**Data in this exercise**
-----

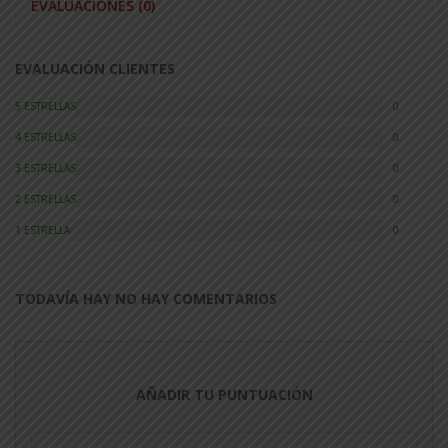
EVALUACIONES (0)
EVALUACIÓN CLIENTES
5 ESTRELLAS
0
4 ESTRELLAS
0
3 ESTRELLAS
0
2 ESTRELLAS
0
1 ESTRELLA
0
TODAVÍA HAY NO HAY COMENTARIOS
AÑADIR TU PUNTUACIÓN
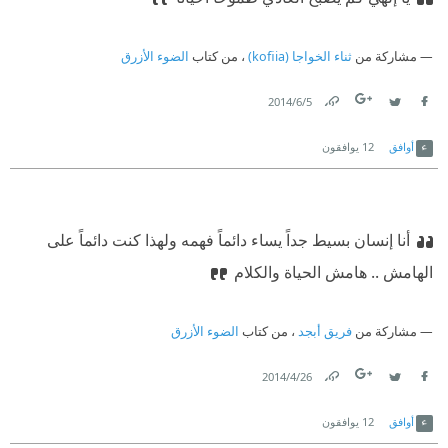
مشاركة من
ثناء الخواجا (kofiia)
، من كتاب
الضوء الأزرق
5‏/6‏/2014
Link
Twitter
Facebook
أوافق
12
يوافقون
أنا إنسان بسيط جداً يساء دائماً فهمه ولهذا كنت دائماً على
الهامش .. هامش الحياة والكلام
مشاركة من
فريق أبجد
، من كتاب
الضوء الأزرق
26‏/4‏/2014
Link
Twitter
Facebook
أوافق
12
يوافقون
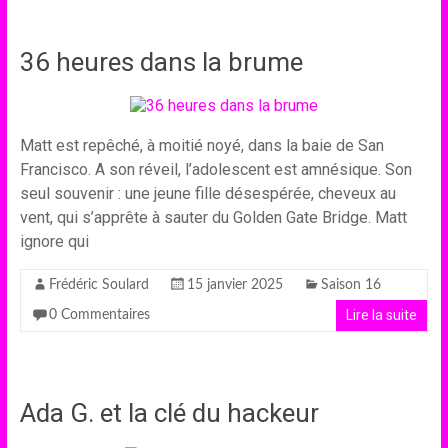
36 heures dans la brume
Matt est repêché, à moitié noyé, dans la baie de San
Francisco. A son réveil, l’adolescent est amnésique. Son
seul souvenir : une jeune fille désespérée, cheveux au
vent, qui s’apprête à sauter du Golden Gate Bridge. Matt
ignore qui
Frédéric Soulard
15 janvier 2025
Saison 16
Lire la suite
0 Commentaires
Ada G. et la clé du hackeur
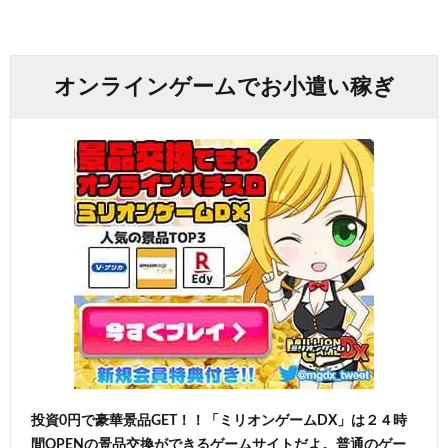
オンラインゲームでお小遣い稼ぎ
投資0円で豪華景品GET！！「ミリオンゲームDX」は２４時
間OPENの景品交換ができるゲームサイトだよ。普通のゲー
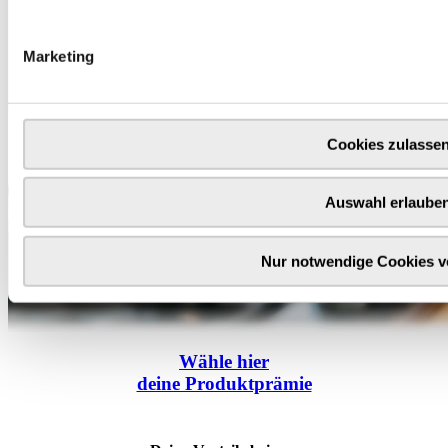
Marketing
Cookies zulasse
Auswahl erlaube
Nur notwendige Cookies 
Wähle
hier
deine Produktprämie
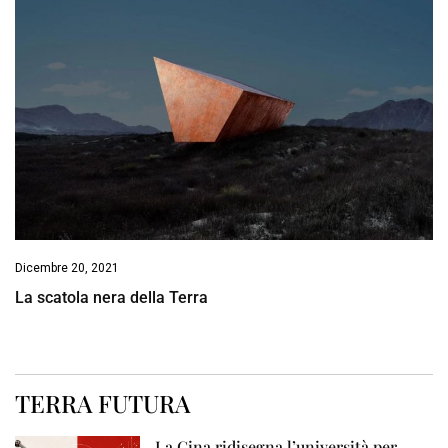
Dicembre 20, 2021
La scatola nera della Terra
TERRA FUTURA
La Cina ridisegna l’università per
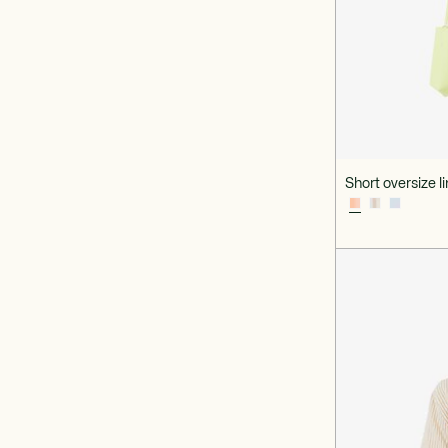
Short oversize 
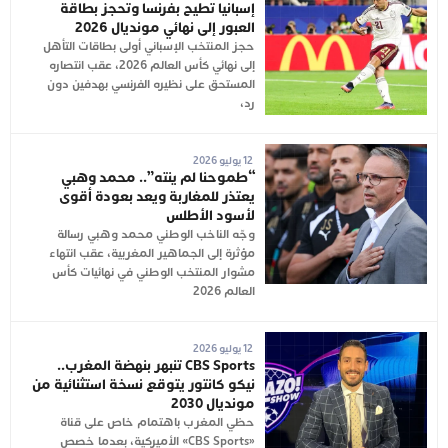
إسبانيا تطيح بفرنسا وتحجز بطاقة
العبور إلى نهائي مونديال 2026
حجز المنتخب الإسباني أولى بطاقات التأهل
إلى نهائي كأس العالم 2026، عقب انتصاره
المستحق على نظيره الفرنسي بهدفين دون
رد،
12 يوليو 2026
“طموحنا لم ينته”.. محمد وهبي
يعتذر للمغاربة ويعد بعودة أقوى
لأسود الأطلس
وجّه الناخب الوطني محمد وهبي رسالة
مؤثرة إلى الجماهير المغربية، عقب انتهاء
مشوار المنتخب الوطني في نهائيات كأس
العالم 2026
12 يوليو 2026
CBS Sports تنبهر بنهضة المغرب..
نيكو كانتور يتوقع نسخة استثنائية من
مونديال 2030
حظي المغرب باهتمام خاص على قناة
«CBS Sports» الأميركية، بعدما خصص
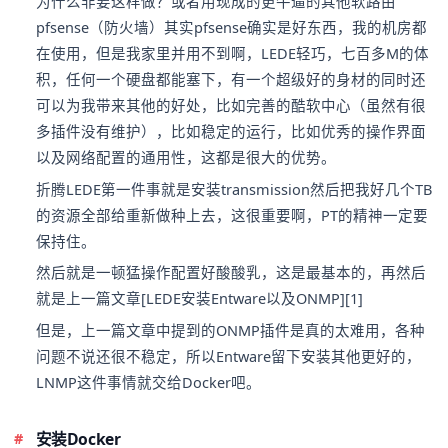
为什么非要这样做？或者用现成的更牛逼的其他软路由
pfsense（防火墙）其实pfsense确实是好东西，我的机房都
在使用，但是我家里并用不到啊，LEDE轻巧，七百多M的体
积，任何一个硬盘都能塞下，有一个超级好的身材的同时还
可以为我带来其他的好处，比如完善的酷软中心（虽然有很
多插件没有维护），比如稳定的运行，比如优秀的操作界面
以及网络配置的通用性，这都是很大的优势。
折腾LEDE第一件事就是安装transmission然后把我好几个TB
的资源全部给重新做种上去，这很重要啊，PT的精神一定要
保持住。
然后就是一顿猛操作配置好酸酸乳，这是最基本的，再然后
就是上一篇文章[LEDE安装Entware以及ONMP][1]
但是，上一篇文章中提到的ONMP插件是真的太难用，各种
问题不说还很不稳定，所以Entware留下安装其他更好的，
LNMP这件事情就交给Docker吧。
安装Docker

-----

**Problem to solve**
Return every line of the material in which the word "dans" is found.

**Output for this exercise**
36 heures dans la brume
Matt est repêché, à moitié noyé, dans la baie de San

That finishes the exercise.